Twice in a person's life people are most interested in him — at his wedding and at his death. De mortals nihil nisi bonum — of the dead speak only good; when a person dies people generally abide by this maxim.
But when he marries, far more licence is presumed. One can imagine the gossip at the village wedding at Cana when it was discovered that the bride's parents hadn't provided enough wine for the guests.
St John goes into great detail about the miracle at Cana, and it certainly made a tremendous impression on everyone present. Christ changed the water, which was there for the Jewish rites of purification, into excellent wine. It was a prefiguration of Christ's death and resurrection which was to replace the old by the new, water by wine.
St John notes that it was Mary who requested this action. Christ seemed reluctant. He referred Mary to his Hour. It was his Father, not Mary who had to determine this.
Nonetheless, Christ accedes to her request. and for the first time revealed his glory by a miracle. This was not without significance for John, and later he expressly mentions Mary's presence at the Hour itself.
We see the power of Mary.

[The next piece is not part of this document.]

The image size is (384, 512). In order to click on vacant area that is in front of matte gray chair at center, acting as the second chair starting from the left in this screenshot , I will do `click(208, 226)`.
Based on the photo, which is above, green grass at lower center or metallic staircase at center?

She was full of confidence as she bade the stewards do whatever Christ asked them. Christ, too. wanted to spare the bride's partents undue embarassment. They had invited him to the wedding and they could count on his providence. He also wanted to shield them from criticism.

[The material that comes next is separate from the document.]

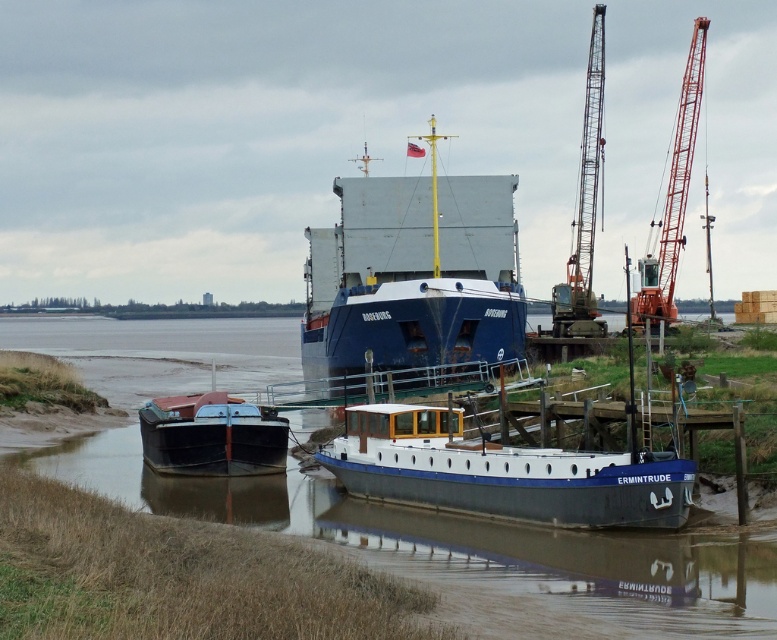 Is matte black boat at lower left taller than metallic gray crane at upper right?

In his eyes it is not only the dead about whom good must be spoken. We have it in our power to shield our neighbours from criticism, and not only when they are getting married! If, in order to impress this one lesson on us he had to perform his miracle out of season, he would not let even this stand in his way.
Wine at a marriage. light in the darkness — this is how the Gospels see Christ's appearance in Galilee. We see the real meaning of Cana. It was a happy, human event but essentially a reminder that our real home is to be with Christ in the Kingdom of Heaven. Chesterton brought this out well in "the Everlasting Man". No one can say that Chesterton did not love this world with passion. But he did not confine himself to it. He did not impose on himself that heavy and inhuman law of the humanists — thou must not look for any world but this.
Writing of the philosophers who were making of a man a purely material being in the only and material world. Chesterton wrote: "They told me I was in the right place and I was sad even while acquiescing. But then I found that I was in the wrong place and my heart sang with joy like a bird in the spring."
Cana was a rehearsal for Golgotha. Christ was not questioning the wisdom of beginning his public life at that moment. It was rather a matter of submitting His reluctant human nature to the Cross. There is a striking parallel between His Father's bidding Him to His public death and His mother's bidding Him to His public life. Obedience triumphed in both cases.
At Cana the water was changed into wine; at Calvary the wine was changed into blood. To the Cross He would go with double commission, one from His Father in Heaven, the other from His mother on earth.
"Do whatever he tells you". Mary never speaks again in Scripture. Seven times she has spoken. The water-pots were filled. and Richard Crashaw wrote: "The unconscious waters saw their God and blushed."
John ends the incident: "This first of' his signs Jesus worked at Cana of Galilee; and He manifested His glory, and His disciples believed in Him."